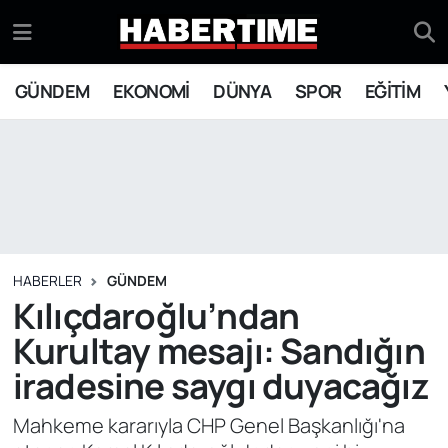
GÜNDEM
Eskişehir Nöbetçi Eczaneler
GÜNDEM
EKONOMİ
DÜNYA
SPOR
EĞİTİM
EKONOMİ
Eskişehir Hava Durumu
DÜNYA
Eskişehir Namaz Vakitleri
SPOR
Eskişehir Trafik Yoğunluk Haritası
EĞİTİM
Süper Lig Puan Durumu ve Fikstür
HABERLER
GÜNDEM
Kılıçdaroğlu’ndan
YAŞAM
Tüm Manşetler
Kurultay mesajı: Sandığın
iradesine saygı duyacağız
SİYASET
Son Dakika Haberleri
Mahkeme kararıyla CHP Genel Başkanlığı'na
ASAYİŞ
Haber Arşivi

===============

**Exercise details**
Please reproduce the records above exactly, leaving out every picture.

**Final answer**
GÜNDEM
Eskişehir Nöbetçi Eczaneler
GÜNDEM
EKONOMİ
DÜNYA
SPOR
EĞİTİM
EKONOMİ
Eskişehir Hava Durumu
DÜNYA
Eskişehir Namaz Vakitleri
SPOR
Eskişehir Trafik Yoğunluk Haritası
EĞİTİM
Süper Lig Puan Durumu ve Fikstür
HABERLER
GÜNDEM
Kılıçdaroğlu’ndan
YAŞAM
Tüm Manşetler
Kurultay mesajı: Sandığın
iradesine saygı duyacağız
SİYASET
Son Dakika Haberleri
Mahkeme kararıyla CHP Genel Başkanlığı'na
ASAYİŞ
Haber Arşivi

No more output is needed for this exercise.